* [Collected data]
--- START ---

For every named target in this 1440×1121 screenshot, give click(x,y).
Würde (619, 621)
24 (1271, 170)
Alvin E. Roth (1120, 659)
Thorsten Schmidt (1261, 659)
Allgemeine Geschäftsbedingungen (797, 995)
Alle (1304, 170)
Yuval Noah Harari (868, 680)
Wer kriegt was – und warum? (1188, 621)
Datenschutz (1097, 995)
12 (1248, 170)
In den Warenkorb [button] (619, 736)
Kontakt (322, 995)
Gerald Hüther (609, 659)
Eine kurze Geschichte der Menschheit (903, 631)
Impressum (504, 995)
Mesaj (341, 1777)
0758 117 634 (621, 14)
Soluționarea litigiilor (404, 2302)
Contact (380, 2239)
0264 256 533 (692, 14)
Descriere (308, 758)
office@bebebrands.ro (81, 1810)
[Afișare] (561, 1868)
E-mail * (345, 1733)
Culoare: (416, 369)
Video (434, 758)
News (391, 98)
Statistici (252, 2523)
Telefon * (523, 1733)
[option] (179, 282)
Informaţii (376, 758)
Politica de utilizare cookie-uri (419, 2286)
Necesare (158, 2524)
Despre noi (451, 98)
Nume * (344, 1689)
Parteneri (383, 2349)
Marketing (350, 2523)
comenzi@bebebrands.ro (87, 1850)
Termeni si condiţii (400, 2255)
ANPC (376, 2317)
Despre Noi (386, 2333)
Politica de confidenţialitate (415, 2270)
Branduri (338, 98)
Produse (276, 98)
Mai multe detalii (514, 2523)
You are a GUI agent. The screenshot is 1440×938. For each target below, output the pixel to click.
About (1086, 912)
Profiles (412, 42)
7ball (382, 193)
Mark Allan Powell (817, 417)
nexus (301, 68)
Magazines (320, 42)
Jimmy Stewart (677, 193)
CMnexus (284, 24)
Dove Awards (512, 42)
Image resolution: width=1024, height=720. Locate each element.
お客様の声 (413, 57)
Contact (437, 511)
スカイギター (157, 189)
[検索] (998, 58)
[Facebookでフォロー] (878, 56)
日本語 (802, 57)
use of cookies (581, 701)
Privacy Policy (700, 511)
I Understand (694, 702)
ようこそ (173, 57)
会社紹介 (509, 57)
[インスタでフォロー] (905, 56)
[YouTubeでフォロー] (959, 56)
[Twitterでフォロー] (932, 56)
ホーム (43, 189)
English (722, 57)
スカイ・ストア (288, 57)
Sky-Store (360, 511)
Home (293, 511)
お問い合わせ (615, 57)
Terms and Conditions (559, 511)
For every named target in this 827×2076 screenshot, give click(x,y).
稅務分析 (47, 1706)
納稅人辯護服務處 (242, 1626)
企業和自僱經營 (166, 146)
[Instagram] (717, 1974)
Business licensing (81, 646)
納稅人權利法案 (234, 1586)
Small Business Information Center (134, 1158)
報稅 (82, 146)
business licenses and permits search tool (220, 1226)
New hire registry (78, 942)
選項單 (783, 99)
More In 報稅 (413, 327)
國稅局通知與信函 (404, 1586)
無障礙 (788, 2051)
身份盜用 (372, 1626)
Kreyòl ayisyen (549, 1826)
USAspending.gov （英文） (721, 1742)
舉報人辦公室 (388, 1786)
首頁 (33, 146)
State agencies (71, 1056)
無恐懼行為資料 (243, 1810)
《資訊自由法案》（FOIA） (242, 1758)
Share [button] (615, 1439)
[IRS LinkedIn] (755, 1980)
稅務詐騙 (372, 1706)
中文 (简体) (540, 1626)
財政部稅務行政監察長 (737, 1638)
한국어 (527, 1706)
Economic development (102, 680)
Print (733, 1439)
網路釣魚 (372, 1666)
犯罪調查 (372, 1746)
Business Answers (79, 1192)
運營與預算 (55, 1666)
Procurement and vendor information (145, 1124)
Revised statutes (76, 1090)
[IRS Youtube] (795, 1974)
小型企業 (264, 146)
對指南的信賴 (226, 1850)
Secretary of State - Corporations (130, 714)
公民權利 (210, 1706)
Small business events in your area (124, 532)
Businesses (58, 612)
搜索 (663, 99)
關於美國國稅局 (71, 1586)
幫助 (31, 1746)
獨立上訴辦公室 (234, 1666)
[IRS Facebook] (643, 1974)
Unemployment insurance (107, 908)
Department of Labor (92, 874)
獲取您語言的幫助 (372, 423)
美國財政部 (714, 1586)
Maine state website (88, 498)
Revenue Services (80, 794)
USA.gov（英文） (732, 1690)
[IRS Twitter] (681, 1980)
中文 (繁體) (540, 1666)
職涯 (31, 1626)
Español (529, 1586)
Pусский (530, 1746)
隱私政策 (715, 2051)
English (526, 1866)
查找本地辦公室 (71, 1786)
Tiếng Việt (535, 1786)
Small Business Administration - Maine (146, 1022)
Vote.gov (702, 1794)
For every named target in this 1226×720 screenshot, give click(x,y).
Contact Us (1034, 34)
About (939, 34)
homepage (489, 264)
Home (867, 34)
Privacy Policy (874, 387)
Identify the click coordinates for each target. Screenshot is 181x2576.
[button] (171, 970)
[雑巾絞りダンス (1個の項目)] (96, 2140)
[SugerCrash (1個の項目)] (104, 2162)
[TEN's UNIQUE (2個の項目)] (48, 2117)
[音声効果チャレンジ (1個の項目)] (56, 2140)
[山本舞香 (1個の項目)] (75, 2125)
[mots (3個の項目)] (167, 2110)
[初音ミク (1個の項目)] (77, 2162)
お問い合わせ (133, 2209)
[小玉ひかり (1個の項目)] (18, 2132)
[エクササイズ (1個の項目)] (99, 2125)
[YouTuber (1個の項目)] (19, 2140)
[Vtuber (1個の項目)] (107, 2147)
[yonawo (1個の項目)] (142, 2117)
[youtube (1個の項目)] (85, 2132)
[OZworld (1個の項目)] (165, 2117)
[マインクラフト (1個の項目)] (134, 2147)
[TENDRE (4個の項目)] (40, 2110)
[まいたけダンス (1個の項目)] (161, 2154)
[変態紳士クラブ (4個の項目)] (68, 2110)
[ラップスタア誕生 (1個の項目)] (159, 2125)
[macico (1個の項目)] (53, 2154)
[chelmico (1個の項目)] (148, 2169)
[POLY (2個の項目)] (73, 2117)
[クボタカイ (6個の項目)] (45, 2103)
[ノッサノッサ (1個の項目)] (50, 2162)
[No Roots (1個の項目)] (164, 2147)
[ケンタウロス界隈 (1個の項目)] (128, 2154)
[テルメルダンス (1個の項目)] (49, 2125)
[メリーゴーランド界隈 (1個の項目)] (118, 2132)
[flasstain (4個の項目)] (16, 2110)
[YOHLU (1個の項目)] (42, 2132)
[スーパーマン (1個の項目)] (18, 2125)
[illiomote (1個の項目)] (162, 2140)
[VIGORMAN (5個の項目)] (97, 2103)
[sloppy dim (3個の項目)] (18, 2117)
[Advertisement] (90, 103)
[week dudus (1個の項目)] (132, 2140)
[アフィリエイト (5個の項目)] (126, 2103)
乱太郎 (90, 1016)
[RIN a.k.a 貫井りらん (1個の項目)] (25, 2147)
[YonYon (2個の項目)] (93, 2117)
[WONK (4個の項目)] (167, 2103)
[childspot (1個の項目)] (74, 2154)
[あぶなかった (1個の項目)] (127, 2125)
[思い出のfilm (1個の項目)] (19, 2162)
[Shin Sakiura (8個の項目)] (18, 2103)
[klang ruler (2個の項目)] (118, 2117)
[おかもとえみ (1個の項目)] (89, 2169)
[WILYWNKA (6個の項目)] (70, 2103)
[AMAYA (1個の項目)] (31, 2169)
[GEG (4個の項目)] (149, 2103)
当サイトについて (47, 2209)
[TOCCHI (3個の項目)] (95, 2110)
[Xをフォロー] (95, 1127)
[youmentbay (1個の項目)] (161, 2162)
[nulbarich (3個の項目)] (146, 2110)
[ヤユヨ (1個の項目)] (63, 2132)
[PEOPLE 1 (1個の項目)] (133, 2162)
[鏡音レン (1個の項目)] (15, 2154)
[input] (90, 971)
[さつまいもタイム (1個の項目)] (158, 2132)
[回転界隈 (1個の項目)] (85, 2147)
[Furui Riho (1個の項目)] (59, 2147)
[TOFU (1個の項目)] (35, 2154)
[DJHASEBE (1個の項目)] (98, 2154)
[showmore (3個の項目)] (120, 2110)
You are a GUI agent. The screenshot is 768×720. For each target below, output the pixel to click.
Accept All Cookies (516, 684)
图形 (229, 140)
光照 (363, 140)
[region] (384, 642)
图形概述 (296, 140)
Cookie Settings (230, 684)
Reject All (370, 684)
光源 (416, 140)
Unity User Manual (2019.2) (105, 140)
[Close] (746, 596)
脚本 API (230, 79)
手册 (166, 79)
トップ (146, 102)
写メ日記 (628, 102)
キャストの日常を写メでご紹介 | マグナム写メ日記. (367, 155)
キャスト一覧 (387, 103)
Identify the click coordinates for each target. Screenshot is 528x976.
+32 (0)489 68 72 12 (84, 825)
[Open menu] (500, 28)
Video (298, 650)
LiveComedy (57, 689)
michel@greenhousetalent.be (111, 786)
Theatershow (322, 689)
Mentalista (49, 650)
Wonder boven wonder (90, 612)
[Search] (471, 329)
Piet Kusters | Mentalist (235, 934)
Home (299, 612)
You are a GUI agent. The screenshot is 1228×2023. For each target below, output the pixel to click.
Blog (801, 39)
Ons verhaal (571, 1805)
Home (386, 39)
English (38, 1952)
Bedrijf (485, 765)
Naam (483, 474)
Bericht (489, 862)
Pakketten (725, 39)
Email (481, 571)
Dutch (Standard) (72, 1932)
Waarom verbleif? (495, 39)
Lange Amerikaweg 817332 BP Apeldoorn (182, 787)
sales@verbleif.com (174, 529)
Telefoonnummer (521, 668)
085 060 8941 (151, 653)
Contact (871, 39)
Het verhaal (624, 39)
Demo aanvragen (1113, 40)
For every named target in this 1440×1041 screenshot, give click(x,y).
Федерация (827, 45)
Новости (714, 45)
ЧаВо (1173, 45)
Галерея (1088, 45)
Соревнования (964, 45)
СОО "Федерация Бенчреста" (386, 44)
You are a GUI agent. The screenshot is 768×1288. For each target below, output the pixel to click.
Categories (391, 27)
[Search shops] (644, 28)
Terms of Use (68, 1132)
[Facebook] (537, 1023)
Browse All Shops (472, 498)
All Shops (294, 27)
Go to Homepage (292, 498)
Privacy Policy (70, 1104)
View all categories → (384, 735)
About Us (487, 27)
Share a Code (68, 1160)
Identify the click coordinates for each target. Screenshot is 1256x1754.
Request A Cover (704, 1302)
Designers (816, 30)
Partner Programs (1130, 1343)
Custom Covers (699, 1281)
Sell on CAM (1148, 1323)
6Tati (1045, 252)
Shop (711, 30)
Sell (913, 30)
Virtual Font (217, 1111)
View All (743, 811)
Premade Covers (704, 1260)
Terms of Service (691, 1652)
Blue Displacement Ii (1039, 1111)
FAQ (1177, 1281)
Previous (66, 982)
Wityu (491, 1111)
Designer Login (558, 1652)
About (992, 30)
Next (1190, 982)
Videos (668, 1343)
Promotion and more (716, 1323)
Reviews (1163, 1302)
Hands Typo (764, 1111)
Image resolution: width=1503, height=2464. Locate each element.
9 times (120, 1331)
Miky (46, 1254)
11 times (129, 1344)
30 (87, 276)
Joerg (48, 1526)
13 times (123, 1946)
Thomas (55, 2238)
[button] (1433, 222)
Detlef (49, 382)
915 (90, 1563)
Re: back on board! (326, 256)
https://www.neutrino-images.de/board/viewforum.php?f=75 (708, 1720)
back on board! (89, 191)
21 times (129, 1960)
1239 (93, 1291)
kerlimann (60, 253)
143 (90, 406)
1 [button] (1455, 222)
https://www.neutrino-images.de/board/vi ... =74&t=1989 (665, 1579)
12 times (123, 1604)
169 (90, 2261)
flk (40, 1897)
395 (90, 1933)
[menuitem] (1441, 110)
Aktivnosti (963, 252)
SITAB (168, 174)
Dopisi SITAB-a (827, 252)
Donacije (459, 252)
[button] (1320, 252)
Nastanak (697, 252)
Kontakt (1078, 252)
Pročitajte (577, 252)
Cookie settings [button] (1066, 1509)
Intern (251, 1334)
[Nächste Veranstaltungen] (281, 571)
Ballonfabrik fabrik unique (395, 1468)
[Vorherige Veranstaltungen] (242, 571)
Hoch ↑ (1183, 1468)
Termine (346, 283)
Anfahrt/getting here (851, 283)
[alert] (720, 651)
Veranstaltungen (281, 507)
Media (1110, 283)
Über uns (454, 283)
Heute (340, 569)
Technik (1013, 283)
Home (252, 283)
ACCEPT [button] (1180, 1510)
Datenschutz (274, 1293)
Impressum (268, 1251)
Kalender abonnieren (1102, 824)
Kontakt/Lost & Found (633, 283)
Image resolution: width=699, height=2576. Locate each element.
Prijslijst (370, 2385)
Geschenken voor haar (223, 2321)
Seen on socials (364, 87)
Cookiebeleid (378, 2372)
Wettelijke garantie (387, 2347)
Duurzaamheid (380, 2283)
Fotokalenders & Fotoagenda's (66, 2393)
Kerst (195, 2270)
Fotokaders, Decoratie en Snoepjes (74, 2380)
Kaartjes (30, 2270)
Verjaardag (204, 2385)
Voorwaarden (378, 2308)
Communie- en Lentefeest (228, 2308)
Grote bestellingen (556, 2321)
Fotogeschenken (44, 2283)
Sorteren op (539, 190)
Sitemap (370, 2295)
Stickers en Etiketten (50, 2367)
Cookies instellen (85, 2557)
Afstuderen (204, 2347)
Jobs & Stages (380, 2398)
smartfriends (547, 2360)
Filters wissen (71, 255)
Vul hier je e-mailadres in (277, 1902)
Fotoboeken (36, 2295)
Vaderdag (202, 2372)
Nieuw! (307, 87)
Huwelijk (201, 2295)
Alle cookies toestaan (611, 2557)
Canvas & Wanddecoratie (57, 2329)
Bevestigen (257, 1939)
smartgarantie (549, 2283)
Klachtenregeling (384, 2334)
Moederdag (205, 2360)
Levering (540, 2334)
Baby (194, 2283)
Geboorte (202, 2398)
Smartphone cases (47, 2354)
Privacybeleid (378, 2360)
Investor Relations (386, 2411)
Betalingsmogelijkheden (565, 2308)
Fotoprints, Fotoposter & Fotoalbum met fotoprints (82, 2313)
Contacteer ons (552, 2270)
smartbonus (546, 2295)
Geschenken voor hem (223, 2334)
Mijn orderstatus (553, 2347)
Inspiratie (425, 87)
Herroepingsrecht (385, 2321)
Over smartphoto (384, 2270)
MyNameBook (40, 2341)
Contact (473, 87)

--- END ---

If a line of the data holds the string "Kontakt", list it.

Kontakt (322, 995)
Kontakt (1078, 252)
Kontakt/Lost & Found (633, 283)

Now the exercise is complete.